The issue with chicken isn't about what observers think about your sandwich. Rabbinic writings (that I will have to come back and cite later, sorry) record ways in which chicken is similar enough to red meat to be subject to the same rules. I do recall that possible confusion was part of the discussion, but as best I recall, that was more about the contents of stews, not intact drumsticks or the like. But the halacha applies regardless of the form the food takes.
Appearances (in general, not just for meat and milk) do matter; there is a halachic concept called marit 'ayin, which is, loosely, giving the wrong (negative) impression. It's because of marit 'ayin that if you serve almond milk with meat, you leave some pieces of almond in. (That's a medieval example.) A modern application is that if you serve those fake "bacon bits" alongside a salad, you do so in the original packaging, not by putting them in a separate bowl. I've seen margarine served with bread in its packaging, to demonstrate that it is not butter.

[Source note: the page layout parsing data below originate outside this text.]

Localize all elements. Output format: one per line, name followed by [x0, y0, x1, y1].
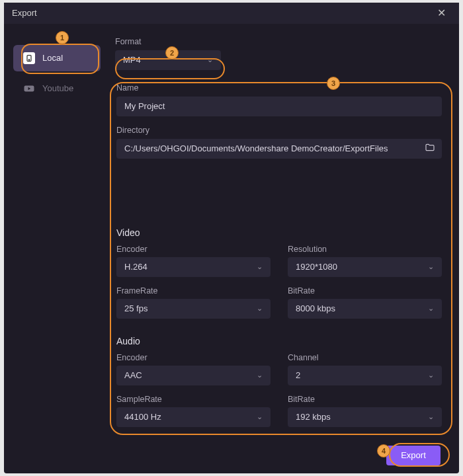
name-label: Name [116, 83, 442, 93]
video-encoder-group: Encoder H.264 ⌄ [116, 245, 271, 277]
folder-icon[interactable] [425, 142, 435, 155]
video-encoder-label: Encoder [116, 245, 271, 254]
directory-row: C:/Users/OHGOI/Documents/Wondershare Dem… [116, 139, 442, 159]
export-window: Export ✕ Local Youtube [4, 3, 459, 473]
sidebar-item-local[interactable]: Local [13, 45, 101, 71]
channel-value: 2 [296, 370, 300, 380]
video-encoder-value: H.264 [124, 262, 147, 272]
sidebar-item-youtube[interactable]: Youtube [13, 75, 101, 102]
framerate-label: FrameRate [116, 286, 271, 296]
video-bitrate-group: BitRate 8000 kbps ⌄ [288, 286, 442, 319]
video-grid: Encoder H.264 ⌄ Resolution 1920*1080 ⌄ [116, 245, 442, 319]
audio-grid: Encoder AAC ⌄ Channel 2 ⌄ [116, 353, 442, 427]
directory-group: Directory C:/Users/OHGOI/Documents/Wonde… [116, 126, 442, 159]
channel-select[interactable]: 2 ⌄ [288, 366, 442, 385]
video-section-title: Video [116, 227, 442, 238]
framerate-value: 25 fps [124, 303, 147, 313]
audio-bitrate-label: BitRate [288, 395, 442, 404]
window-title: Export [12, 8, 37, 18]
resolution-group: Resolution 1920*1080 ⌄ [288, 245, 442, 277]
footer: Export [4, 438, 459, 473]
chevron-down-icon: ⌄ [207, 56, 213, 64]
channel-label: Channel [288, 353, 442, 362]
video-bitrate-label: BitRate [288, 286, 442, 296]
directory-value: C:/Users/OHGOI/Documents/Wondershare Dem… [124, 143, 418, 153]
sidebar: Local Youtube [13, 36, 101, 438]
samplerate-select[interactable]: 44100 Hz ⌄ [116, 407, 271, 427]
samplerate-label: SampleRate [116, 395, 271, 404]
window-body: Local Youtube Format MP4 ⌄ Name [4, 24, 459, 438]
resolution-value: 1920*1080 [296, 262, 337, 272]
audio-encoder-select[interactable]: AAC ⌄ [116, 366, 271, 385]
directory-label: Directory [116, 126, 442, 135]
chevron-down-icon: ⌄ [428, 371, 434, 379]
export-button[interactable]: Export [386, 446, 441, 465]
name-group: Name [116, 83, 442, 116]
resolution-select[interactable]: 1920*1080 ⌄ [288, 257, 442, 277]
settings-panel: Name Directory C:/Users/OHGOI/Documents/… [115, 79, 443, 438]
format-select[interactable]: MP4 ⌄ [115, 50, 221, 70]
samplerate-value: 44100 Hz [124, 412, 161, 422]
audio-encoder-group: Encoder AAC ⌄ [116, 353, 271, 385]
resolution-label: Resolution [288, 245, 442, 254]
video-encoder-select[interactable]: H.264 ⌄ [116, 257, 271, 277]
format-group: Format MP4 ⌄ [115, 37, 443, 70]
framerate-select[interactable]: 25 fps ⌄ [116, 299, 271, 319]
chevron-down-icon: ⌄ [257, 304, 263, 313]
format-value: MP4 [123, 55, 141, 65]
close-icon[interactable]: ✕ [432, 4, 451, 22]
youtube-icon [22, 82, 36, 95]
samplerate-group: SampleRate 44100 Hz ⌄ [116, 395, 271, 427]
main-panel: Format MP4 ⌄ Name Directory C:/Users/OHG… [101, 36, 450, 438]
svg-point-1 [28, 60, 30, 61]
chevron-down-icon: ⌄ [428, 304, 434, 313]
titlebar: Export ✕ [4, 3, 459, 24]
chevron-down-icon: ⌄ [257, 262, 263, 271]
chevron-down-icon: ⌄ [428, 413, 434, 421]
audio-section-title: Audio [116, 336, 442, 346]
audio-encoder-value: AAC [124, 370, 142, 380]
audio-encoder-label: Encoder [116, 353, 271, 362]
sidebar-item-label: Youtube [42, 83, 73, 93]
format-label: Format [115, 37, 443, 46]
audio-bitrate-value: 192 kbps [296, 412, 331, 422]
video-bitrate-select[interactable]: 8000 kbps ⌄ [288, 299, 442, 319]
audio-bitrate-select[interactable]: 192 kbps ⌄ [288, 407, 442, 427]
chevron-down-icon: ⌄ [257, 413, 263, 421]
audio-bitrate-group: BitRate 192 kbps ⌄ [288, 395, 442, 427]
chevron-down-icon: ⌄ [428, 262, 434, 271]
framerate-group: FrameRate 25 fps ⌄ [116, 286, 271, 319]
name-input[interactable] [116, 97, 442, 116]
chevron-down-icon: ⌄ [257, 371, 263, 379]
video-bitrate-value: 8000 kbps [296, 303, 335, 313]
sidebar-item-label: Local [42, 53, 63, 63]
channel-group: Channel 2 ⌄ [288, 353, 442, 385]
local-icon [22, 52, 36, 65]
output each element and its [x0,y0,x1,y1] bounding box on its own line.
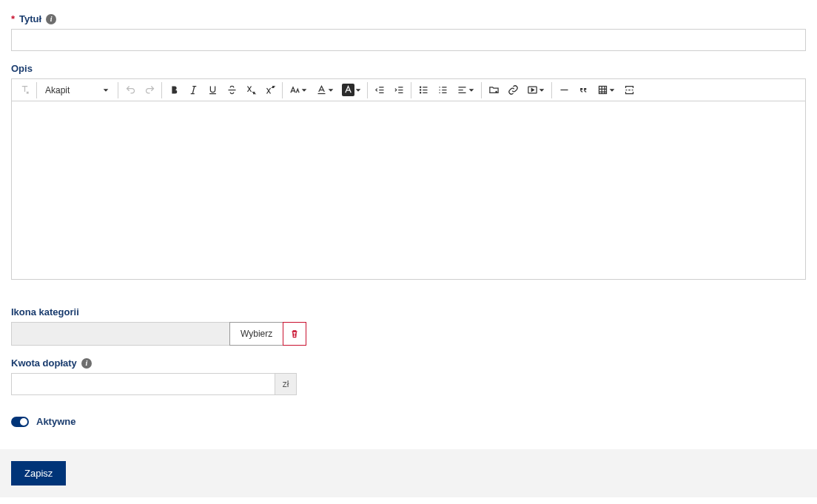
outdent-icon[interactable] [370,81,389,100]
subscript-icon[interactable] [241,81,260,100]
clear-formatting-icon[interactable] [15,81,34,100]
numbered-list-icon[interactable] [433,81,452,100]
svg-rect-0 [317,93,325,94]
media-icon[interactable] [522,81,549,100]
trash-icon [289,329,300,339]
chevron-down-icon [300,87,308,94]
indent-icon[interactable] [389,81,408,100]
required-asterisk: * [11,13,15,24]
table-icon[interactable] [593,81,619,100]
description-editor-body[interactable] [12,101,805,279]
info-icon[interactable]: i [46,14,56,24]
toolbar-separator [118,82,118,98]
save-button[interactable]: Zapisz [11,461,66,485]
chevron-down-icon [538,87,545,94]
info-icon[interactable]: i [81,358,92,369]
active-toggle[interactable] [11,417,29,427]
toolbar-separator [551,82,552,98]
svg-point-2 [420,90,420,90]
chevron-down-icon [327,87,334,94]
page-break-icon[interactable] [619,81,639,100]
background-color-icon[interactable] [338,81,365,100]
title-label: Tytuł [19,13,41,24]
active-label: Aktywne [36,416,75,427]
align-icon[interactable] [452,81,479,100]
choose-icon-button[interactable]: Wybierz [229,322,283,346]
svg-rect-6 [599,87,606,94]
chevron-down-icon [102,87,110,94]
underline-icon[interactable] [203,81,222,100]
amount-currency-suffix: zł [275,373,297,395]
font-size-icon[interactable] [285,81,312,100]
title-input[interactable] [11,29,806,51]
delete-icon-button[interactable] [283,322,306,346]
svg-point-1 [420,87,420,87]
undo-icon[interactable] [121,81,140,100]
toggle-knob [20,418,27,426]
strikethrough-icon[interactable] [222,81,241,100]
chevron-down-icon [354,87,362,94]
file-browser-icon[interactable] [484,81,503,100]
category-icon-label: Ikona kategorii [11,306,79,317]
toolbar-separator [161,82,162,98]
toolbar-separator [367,82,368,98]
toolbar-separator [282,82,283,98]
paragraph-format-dropdown[interactable]: Akapit [39,81,115,100]
superscript-icon[interactable] [260,81,280,100]
link-icon[interactable] [503,81,522,100]
toolbar-separator [481,82,482,98]
category-icon-display [11,322,230,346]
footer-bar: Zapisz [0,449,817,497]
description-label: Opis [11,63,33,74]
redo-icon[interactable] [140,81,159,100]
toolbar-separator [36,82,37,98]
toolbar-separator [411,82,411,98]
horizontal-rule-icon[interactable] [554,81,574,100]
chevron-down-icon [608,87,616,94]
font-color-icon[interactable] [312,81,338,100]
editor-toolbar: Akapit [12,79,805,101]
amount-label: Kwota dopłaty [11,357,77,369]
bullet-list-icon[interactable] [414,81,433,100]
svg-point-4 [495,91,497,93]
chevron-down-icon [468,87,475,94]
svg-point-3 [420,93,420,93]
amount-input[interactable] [11,373,275,395]
bold-icon[interactable] [164,81,184,100]
blockquote-icon[interactable] [574,81,593,100]
format-dropdown-label: Akapit [45,85,70,95]
italic-icon[interactable] [184,81,203,100]
rich-text-editor: Akapit [11,78,806,280]
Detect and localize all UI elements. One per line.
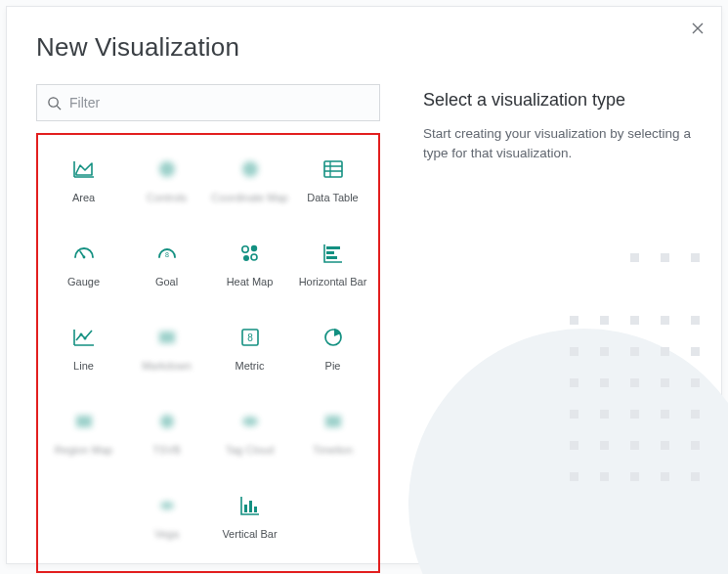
close-button[interactable] bbox=[688, 19, 707, 38]
viz-tile-heat-map[interactable]: Heat Map bbox=[208, 229, 291, 313]
viz-tile-data-table[interactable]: Data Table bbox=[291, 145, 374, 229]
svg-point-4 bbox=[82, 256, 85, 259]
coordinate-map-icon bbox=[236, 155, 265, 184]
data-table-icon bbox=[319, 155, 348, 184]
tag-cloud-icon bbox=[236, 407, 265, 436]
svg-point-6 bbox=[241, 246, 247, 252]
visualization-grid: Area Controls Coordinate Map bbox=[42, 145, 374, 565]
svg-point-1 bbox=[159, 161, 175, 177]
svg-rect-22 bbox=[325, 416, 341, 427]
line-chart-icon bbox=[69, 323, 99, 352]
viz-tile-tsvb[interactable]: TSVB bbox=[125, 397, 208, 481]
gauge-icon bbox=[69, 239, 99, 268]
viz-label: Controls bbox=[147, 192, 187, 203]
svg-point-0 bbox=[49, 97, 58, 106]
horizontal-bar-icon bbox=[319, 239, 348, 268]
metric-icon: 8 bbox=[236, 323, 265, 352]
pie-chart-icon bbox=[319, 323, 348, 352]
timelion-icon bbox=[319, 407, 348, 436]
viz-tile-coordinate-map[interactable]: Coordinate Map bbox=[208, 145, 291, 229]
close-icon bbox=[692, 22, 704, 34]
svg-rect-3 bbox=[324, 161, 342, 177]
markdown-icon bbox=[152, 323, 182, 352]
svg-point-23 bbox=[160, 502, 174, 509]
svg-text:8: 8 bbox=[165, 251, 169, 258]
area-chart-icon bbox=[69, 155, 99, 184]
svg-point-8 bbox=[243, 255, 249, 261]
viz-label: Tag Cloud bbox=[226, 444, 275, 456]
region-map-icon bbox=[69, 407, 99, 436]
svg-point-14 bbox=[83, 337, 86, 340]
viz-tile-controls[interactable]: Controls bbox=[125, 145, 208, 229]
viz-tile-goal[interactable]: 8 Goal bbox=[125, 229, 208, 313]
viz-label: Line bbox=[73, 360, 94, 372]
viz-tile-vertical-bar[interactable]: Vertical Bar bbox=[208, 481, 291, 565]
viz-tile-line[interactable]: Line bbox=[42, 313, 125, 397]
svg-point-7 bbox=[250, 245, 256, 251]
viz-label: Area bbox=[72, 192, 95, 203]
svg-rect-26 bbox=[254, 507, 257, 512]
svg-rect-24 bbox=[244, 505, 247, 512]
tsvb-icon bbox=[152, 407, 182, 436]
viz-tile-timelion[interactable]: Timelion bbox=[291, 397, 374, 481]
viz-tile-area[interactable]: Area bbox=[42, 145, 125, 229]
goal-icon: 8 bbox=[152, 239, 182, 268]
svg-rect-25 bbox=[249, 501, 252, 512]
viz-label: Metric bbox=[236, 360, 265, 372]
viz-label: Timelion bbox=[313, 444, 353, 456]
visualization-grid-highlight: Area Controls Coordinate Map bbox=[36, 133, 380, 573]
viz-tile-metric[interactable]: 8 Metric bbox=[208, 313, 291, 397]
viz-label: Coordinate Map bbox=[211, 192, 287, 203]
svg-rect-12 bbox=[326, 256, 337, 259]
svg-text:8: 8 bbox=[247, 332, 253, 343]
viz-label: Pie bbox=[325, 360, 341, 372]
viz-tile-region-map[interactable]: Region Map bbox=[42, 397, 125, 481]
viz-label: Gauge bbox=[67, 276, 100, 287]
viz-label: Markdown bbox=[142, 360, 192, 372]
viz-label: Goal bbox=[155, 276, 178, 287]
viz-label: Vega bbox=[154, 528, 179, 540]
viz-tile-tag-cloud[interactable]: Tag Cloud bbox=[208, 397, 291, 481]
search-icon bbox=[47, 96, 62, 110]
side-heading: Select a visualization type bbox=[423, 90, 692, 110]
new-visualization-modal: New Visualization Area bbox=[6, 6, 722, 564]
svg-rect-11 bbox=[326, 251, 334, 254]
viz-tile-horizontal-bar[interactable]: Horizontal Bar bbox=[291, 229, 374, 313]
svg-point-13 bbox=[79, 333, 82, 336]
viz-tile-vega[interactable]: Vega bbox=[125, 481, 208, 565]
viz-label: Region Map bbox=[55, 444, 112, 456]
vega-icon bbox=[152, 491, 182, 520]
side-description: Start creating your visualization by sel… bbox=[423, 124, 692, 164]
svg-point-21 bbox=[242, 417, 258, 426]
vertical-bar-icon bbox=[236, 491, 265, 520]
svg-rect-10 bbox=[326, 246, 340, 249]
controls-icon bbox=[152, 155, 182, 184]
filter-input[interactable] bbox=[69, 95, 369, 110]
filter-field[interactable] bbox=[36, 84, 380, 121]
svg-point-2 bbox=[242, 161, 258, 177]
viz-label: Vertical Bar bbox=[222, 528, 277, 540]
viz-label: Data Table bbox=[307, 192, 358, 203]
viz-label: Heat Map bbox=[227, 276, 274, 287]
viz-tile-gauge[interactable]: Gauge bbox=[42, 229, 125, 313]
svg-point-9 bbox=[251, 254, 257, 260]
heat-map-icon bbox=[236, 239, 265, 268]
viz-label: TSVB bbox=[152, 444, 181, 456]
viz-label: Horizontal Bar bbox=[299, 276, 367, 287]
viz-tile-pie[interactable]: Pie bbox=[291, 313, 374, 397]
svg-point-20 bbox=[160, 415, 174, 428]
modal-title: New Visualization bbox=[36, 32, 692, 63]
viz-tile-markdown[interactable]: Markdown bbox=[125, 313, 208, 397]
svg-rect-15 bbox=[159, 331, 175, 343]
svg-rect-19 bbox=[76, 416, 92, 427]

Proper labeling mitigates confusion caused by either natural similarity (like margarine vs. butter) or intentional imitation (like almond milk or fake bacon bits). We are allowed to eat things that resemble non-kosher items; we're just not allowed to eat actual non-kosher items.
Imitation crabmeat falls into this category. So long as it has a hechsher (kosher certification), meaning it does not contain actual shellfish, it's fine to eat. (Do be warned, though, that many "imitation" crabmeat products do contain some shellfish for flavoring; it's not actual crab but it has crab in it. That's not kosher. Look for the hechsher to be sure.)